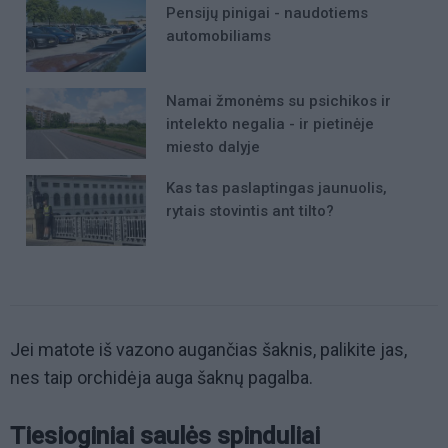
Pensijų pinigai - naudotiems
automobiliams
Namai žmonėms su psichikos ir
intelekto negalia - ir pietinėje
miesto dalyje
Kas tas paslaptingas jaunuolis,
rytais stovintis ant tilto?
Jei matote iš vazono augančias šaknis, palikite jas,
nes taip orchidėja auga šaknų pagalba.
Tiesioginiai saulės spinduliai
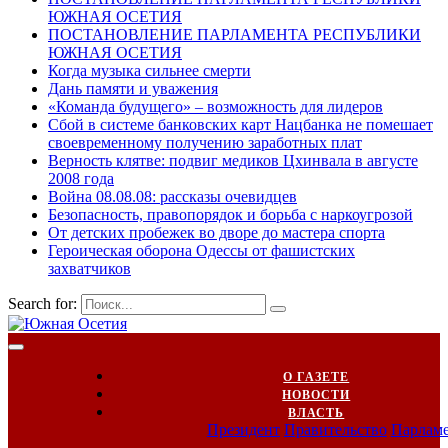
ЮЖНАЯ ОСЕТИЯ
ПОСТАНОВЛЕНИЕ ПАРЛАМЕНТА РЕСПУБЛИКИ
ЮЖНАЯ ОСЕТИЯ
Когда музыка сильнее смерти
Дань памяти и уважения
«Команда будущего» – возможность для лидеров
Сбой в системе банковских карт Нацбанка не помешает
своевременному получению заработных плат
Верность клятве: подвиг медиков Цхинвала в августе
2008 года
Война 08.08.08: рассказы очевидцев
Безопасность, правопорядок и борьба с наркоугрозой
От детских пробежек во дворе до мастера спорта
Героическая оборона Одессы от фашистских
захватчиков
Search for:
О ГАЗЕТЕ
НОВОСТИ
ВЛАСТЬ
Президент
Правительство
Парлам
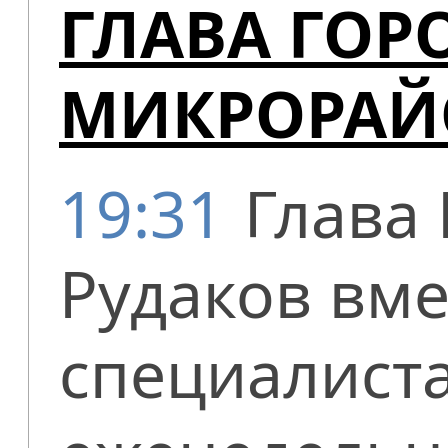
ГЛАВА ГОР
МИКРОРАЙО
19:31
Глава
Рудаков вм
специалист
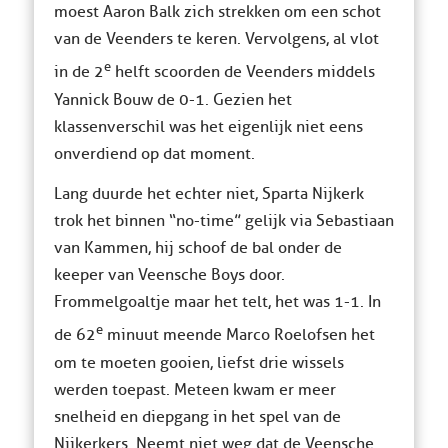
moest Aaron Balk zich strekken om een schot
van de Veenders te keren. Vervolgens, al vlot
e
in de 2
helft scoorden de Veenders middels
Yannick Bouw de 0-1. Gezien het
klassenverschil was het eigenlijk niet eens
onverdiend op dat moment.
Lang duurde het echter niet, Sparta Nijkerk
trok het binnen “no-time” gelijk via Sebastiaan
van Kammen, hij schoof de bal onder de
keeper van Veensche Boys door.
Frommelgoaltje maar het telt, het was 1-1. In
e
de 62
minuut meende Marco Roelofsen het
om te moeten gooien, liefst drie wissels
werden toepast. Meteen kwam er meer
snelheid en diepgang in het spel van de
Nijkerkers. Neemt niet weg dat de Veensche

### Your task
Identify all lines in the records above with the word "Veenders".

### Solution to this exercise
van de Veenders te keren. Vervolgens, al vlot
helft scoorden de Veenders middels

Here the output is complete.